The designer of these wonderful religious building was architect Ciriade, and we can still admire his genius, creating a 5-naves shaped building, separated by 80 columns, collected from another monument - as it was usual at the time - the Basilica Emilia, near the Fori Imperiali.
The beauties of the Basilica San Paolo Fuori le Mura
The walls they talk about are the Aurelian ones, and the beauties of this holy building enchant visitors for the richness and the history they hide, still nowadays.
It is easy to imagine the way the Popes decorated it by the years, enhancing its religious value by internal and external architectural decorations.
One of the fun facts featuring the Basilica is the presence of portraits - mosaics - of the Popes having succeeded it since the beginning.
They are situated on the entablature over the central nave. 265 are advisable nowadays, and as the space has reduced by the centuries, the tondos are exhibited in a room near the Basilica, the Pinacoteca.
Leone I had the idea of placing those portraits in the 5th century AD. He was the one who ordered the creation of those wonderful mosaics decorating the Triumph Arch. Another attraction is the entrance door dating back to the 11th century, commissioned by Gregorio VII, decorated by 54 silver panels.

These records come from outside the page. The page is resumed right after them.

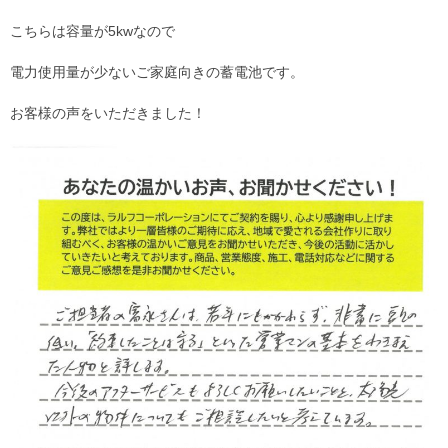
こちらは容量が5kwなので
電力使用量が少ないご家庭向きの蓄電池です。
お客様の声をいただきました！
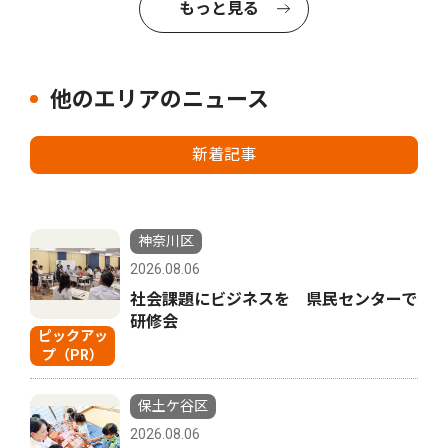
もっと見る
他のエリアのニュース
新着記事
神奈川区
2026.08.06
社会課題にビジネスを 県民センターで
研修会
ピックアッ
プ（PR）
保土ケ谷区
2026.08.06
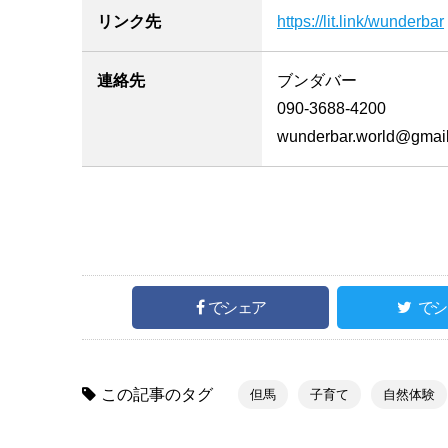
リンク先
https://lit.link/wunderbar
連絡先
ブンダバー
090-3688-4200
wunderbar.world@gmai
でシェア
でシ
この記事のタグ
但馬
子育て
自然体験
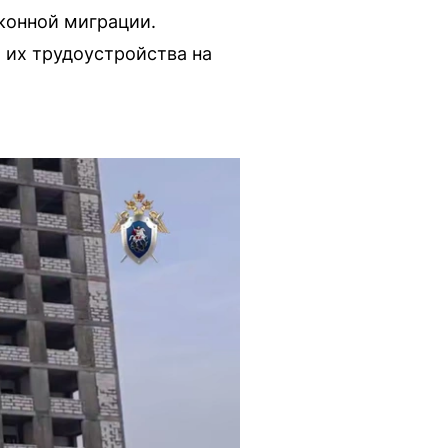
конной миграции.
 их трудоустройства на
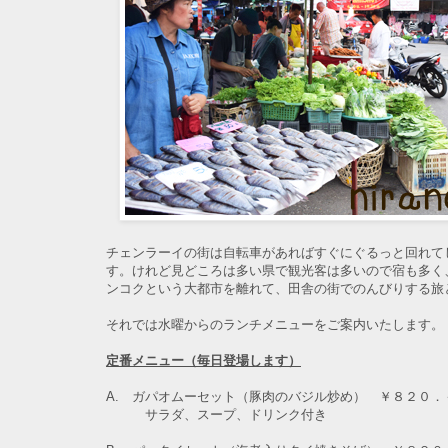
チェンラーイの街は自転車があればすぐにぐるっと回れて
す。けれど見どころは多い県で観光客は多いので宿も多く
ンコクという大都市を離れて、田舎の街でのんびりする旅
それでは水曜からのランチメニューをご案内いたします。
定番メニュー（毎日登場します）
A. ガパオムーセット（豚肉のバジル炒め） ￥８２０．
サラダ、スープ、ドリンク付き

The mosaic you can see in the apsis was an idea of Pope Onorio III, in the 13th century. By the first Jubilee in 1300, more wonderful works of art have been created, as well as even more pilgrims used to visit the tomb, and also because it was a way to gain money by the indulgences to pass the Holy Door. It gets opened every 25 years, or just in case of an extraordinary Jubilee, as it happens in the other three biggest basilicas in Rome. The wonderful cloister dates back to 1300 too, decorated by many different columns. There are thousands of tombs fragments, and you can take advantage of an extraordinary silence, helping reflection and prayer, as it happens in front of the majestic Arnolfo di Cambio's ciborium.
In the basilica, you can also see one of the Easter biggest candles of Christian buildings. It is 6 metres high, completely decorated by low-reliefs about the Gospels.
As soon as you enter the Basilica San Paolo Fuori le Mura, you get astonished by the high altar, situated over the level where the pilgrims seats during the masses.
There many chapels in the Basilica, and one of them is dedicated to the Blessed Sacrament. Inside of the latter, you can admire a wood crucifix, one of the few remains after the fire in 1823. You can see it was damaged by the flames, as the absence of hands and feet shows. It's send it spoke to St Brigida of Sweden, and it is one of the most important simulacrums for Roman people, because of the numerous miracles it offered them.
Another statue showing the signs of the fire is St Paul's, a sort of remain, together with the mosaic next to it, from the 13th century. Near the Basilica, you can visit also the Benedictine Abbey, the Archaeological area of the Roman Necropolis, the Cappella delle Reliquie where you can see the chain of St Peter, and the Pinacoteca, posting paintings of the period between the 12th and 14th century.
The fire in 1823
During the night between the 15th and the 16th July 1823, the Basilica was affected by a fire closing the almost complete destruction of it. The majority of the works of art disappeared, together with its decorations.
Roman people devotion and Pope Leone XII will were able to give the building back to its ancient splendor. They opened a great site to rebuild it, as a similar as possible it was in the past. The inauguration took place during the proclamation of the Immaculate Conception dogma, on 10th December 1854, in front of Cardinals coming from all over the world and Pope Pio IX.